Roguelikes have an inherent identity crisis, and it’s one that Hades developer Supergiant Games may have solved.
“The part where roguelikes can be brutally difficult is, ironically, directly at odds with the part where they're so replayable,” Hades Creative Director Greg Kasavin tells Inverse.
In roguelikes, your venture through procedurally generated levels or dungeons on repeated runs. With each new attempt, your character gets a little bit stronger and your skills get a little bit sharper. In Hades, your goal is breaking out of hell.
There are two standout features that made Hades one of the most acclaimed games of last year: its focus on story and a unique accessibility option called God Mode.
“Our big focus from the start with Hades was how to take the sting of failure and reduce that as much as possible, knowing that it inherently feels bad to die in a game,” Kasavin says. “Even the narrative perspective of the game exists in service of that goal.”
God Mode grants a special Boon called Deus Ex Machina, which immediately makes the player take 20 percent less damage from attacks.
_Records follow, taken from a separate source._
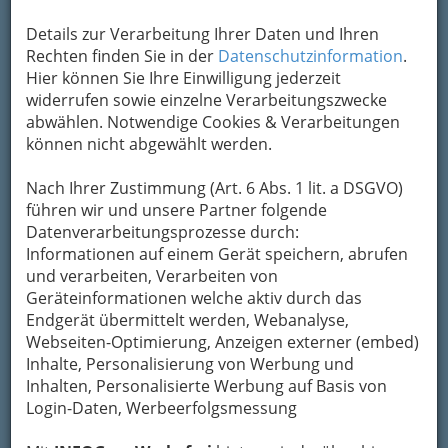
Details zur Verarbeitung Ihrer Daten und Ihren
Rechten finden Sie in der
Datenschutzinformation
.
Hier können Sie Ihre Einwilligung jederzeit
widerrufen sowie einzelne Verarbeitungszwecke
abwählen. Notwendige Cookies & Verarbeitungen
können nicht abgewählt werden.
Nach Ihrer Zustimmung (Art. 6 Abs. 1 lit. a DSGVO)
führen wir und unsere Partner folgende
Datenverarbeitungsprozesse durch:
Design ist gerade in Graz, der ‚City of Design‘ ein ganz
Informationen auf einem Gerät speichern, abrufen
wesentliches Merkmal von Lifestyle.
und verarbeiten, Verarbeiten von
Lifestyle, oder auf Deutsch Lebensstil.
Geräteinformationen welche aktiv durch das
Was ist das genau?
Endgerät übermittelt werden, Webanalyse,
Webseiten-Optimierung, Anzeigen externer (embed)
Darauf könnte man sagen: „Gute Frage –
Inhalte, Personalisierung von Werbung und
☺
nächste Frage“.
Es gibt allerdings schon
Inhalten, Personalisierte Werbung auf Basis von
Definitionen bzw. Versuche, den Begriff zu
Login-Daten, Werbeerfolgsmessung
definieren.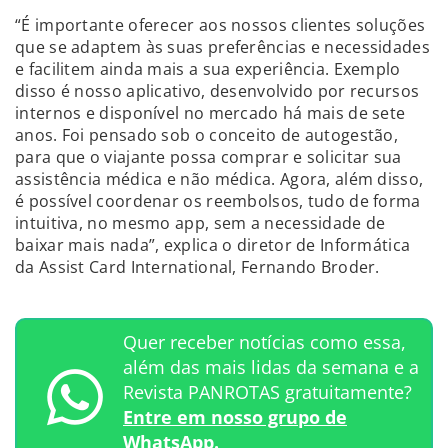
“É importante oferecer aos nossos clientes soluções
que se adaptem às suas preferências e necessidades
e facilitem ainda mais a sua experiência. Exemplo
disso é nosso aplicativo, desenvolvido por recursos
internos e disponível no mercado há mais de sete
anos. Foi pensado sob o conceito de autogestão,
para que o viajante possa comprar e solicitar sua
assistência médica e não médica. Agora, além disso,
é possível coordenar os reembolsos, tudo de forma
intuitiva, no mesmo app, sem a necessidade de
baixar mais nada”, explica o diretor de Informática
da Assist Card International, Fernando Broder.
Quer receber notícias como essa,
além das mais lidas da semana e a
Revista PANROTAS gratuitamente?
Entre em nosso grupo de
WhatsApp.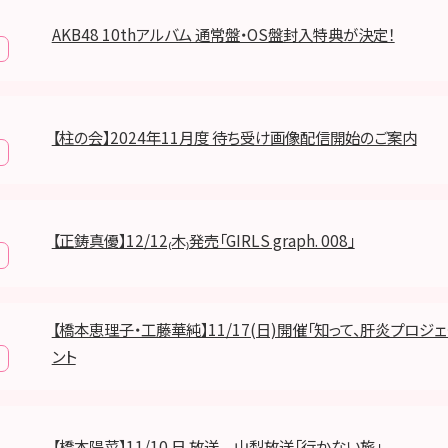
AKB48 10thアルバム 通常盤・OS盤封入特典が決定！
【柱の会】2024年11月度 待ち受け画像配信開始のご案内
【正鋳真優】12/12₍木₎発売「GIRLS graph. 008」
【橋本恵理子・工藤華純】11/17(日)開催「知って、肝炎プロジェ
ント
【橋本陽菜】11/10₍日₎放送 山梨放送「行かない旅」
That increases by two percent after each death, ultimately capping off at 80 percent resistance.
It’s a unique and bold system that makes Hades remarkably more accessible without sacrificing any of its fun story or gameplay. Ahead of Hades’ PS4 and Xbox release on August 13, Kasavin walked Inverse through the origins of this unique mechanic, and revealed that adding difficulty options to video games is much more complicated than you might think.
Going God Mode
Contrary to popular belief, Kasavin doesn’t think roguelikes are appealing simply because they’re hard.
“The part that's interesting about roguelikes is that it's different every time you play,” he says. “To experience that, they’ve got to kill you. If you’re playing for five hours before restarting, then you’re not experiencing the cool part.”
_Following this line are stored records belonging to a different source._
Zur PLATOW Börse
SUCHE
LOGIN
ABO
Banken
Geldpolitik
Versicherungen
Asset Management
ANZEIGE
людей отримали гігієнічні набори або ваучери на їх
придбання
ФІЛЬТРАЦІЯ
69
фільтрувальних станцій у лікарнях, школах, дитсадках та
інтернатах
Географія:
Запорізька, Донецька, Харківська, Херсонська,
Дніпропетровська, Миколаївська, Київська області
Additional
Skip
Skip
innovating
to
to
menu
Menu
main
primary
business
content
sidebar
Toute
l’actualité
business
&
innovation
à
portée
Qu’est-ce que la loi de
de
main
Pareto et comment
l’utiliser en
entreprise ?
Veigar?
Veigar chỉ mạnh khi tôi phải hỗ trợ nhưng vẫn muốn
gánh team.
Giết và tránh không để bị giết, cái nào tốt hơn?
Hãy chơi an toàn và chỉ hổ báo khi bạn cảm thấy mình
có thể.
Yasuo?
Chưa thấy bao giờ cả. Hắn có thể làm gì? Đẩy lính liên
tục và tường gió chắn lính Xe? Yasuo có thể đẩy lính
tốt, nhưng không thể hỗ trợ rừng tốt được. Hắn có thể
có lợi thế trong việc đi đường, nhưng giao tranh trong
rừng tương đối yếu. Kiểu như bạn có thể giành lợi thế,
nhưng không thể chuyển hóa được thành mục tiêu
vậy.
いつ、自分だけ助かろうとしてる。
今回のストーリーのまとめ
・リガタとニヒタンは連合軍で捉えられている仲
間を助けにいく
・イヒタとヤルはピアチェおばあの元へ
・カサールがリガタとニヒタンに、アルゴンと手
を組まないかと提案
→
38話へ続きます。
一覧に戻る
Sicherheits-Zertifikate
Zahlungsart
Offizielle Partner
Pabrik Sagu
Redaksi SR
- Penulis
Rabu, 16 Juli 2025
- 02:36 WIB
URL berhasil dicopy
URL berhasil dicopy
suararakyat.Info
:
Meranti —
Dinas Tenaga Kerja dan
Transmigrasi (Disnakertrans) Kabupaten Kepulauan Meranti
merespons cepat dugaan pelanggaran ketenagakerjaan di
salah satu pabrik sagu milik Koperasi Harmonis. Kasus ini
Many roguelikes get caught up in finding ways to kill the player. In turn, it can be pretty hard to get into this genre. Even Hades can be tricky, especially during boss battles, Hell Mode, or when Pact of Punishment modifiers actively make specific aspects more challenging. While Hades does embrace those difficult situations, Supergiant Games also wanted a feature that made the game a smoother experience for struggling players.
There was just one issue: a regular easy mode wouldn’t cut it.
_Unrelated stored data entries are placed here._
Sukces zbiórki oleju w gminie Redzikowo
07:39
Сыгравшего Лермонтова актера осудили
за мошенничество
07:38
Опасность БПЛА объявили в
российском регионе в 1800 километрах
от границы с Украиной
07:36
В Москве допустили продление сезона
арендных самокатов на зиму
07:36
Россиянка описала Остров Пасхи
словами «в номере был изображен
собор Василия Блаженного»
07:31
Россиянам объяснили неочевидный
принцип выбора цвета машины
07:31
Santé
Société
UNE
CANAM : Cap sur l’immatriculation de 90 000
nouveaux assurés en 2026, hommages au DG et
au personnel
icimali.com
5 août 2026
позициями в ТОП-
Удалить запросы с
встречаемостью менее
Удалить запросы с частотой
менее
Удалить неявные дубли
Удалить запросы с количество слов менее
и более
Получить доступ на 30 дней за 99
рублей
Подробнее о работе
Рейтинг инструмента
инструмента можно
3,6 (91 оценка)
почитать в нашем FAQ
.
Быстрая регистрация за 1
“If you could just blow through it, what's interesting about the game goes away because dying in this game and looping through it over and over is a really important part of the experience,” Kasavin says. “That got us talking, and that's where God Mode emerged. What if we just make you a little bit tougher?”
Supergiant Games didn’t want to make enemies weaker, it wanted a system where players could learn from their mistakes and improve over time. God Mode lets players take an extra couple of hits in each subsequent run so they can learn the patterns of whatever defeated them and eventually overcome the challenge.
Of course, the team then had to determine the most satisfying progression for God Mode. It starts with an “immediately palpable” 20 percent damage resistance boost that doesn’t break the game. While the 2 percent buffs from each subsequent death aren’t as noticeable, they give players the time and confidence needed to improve.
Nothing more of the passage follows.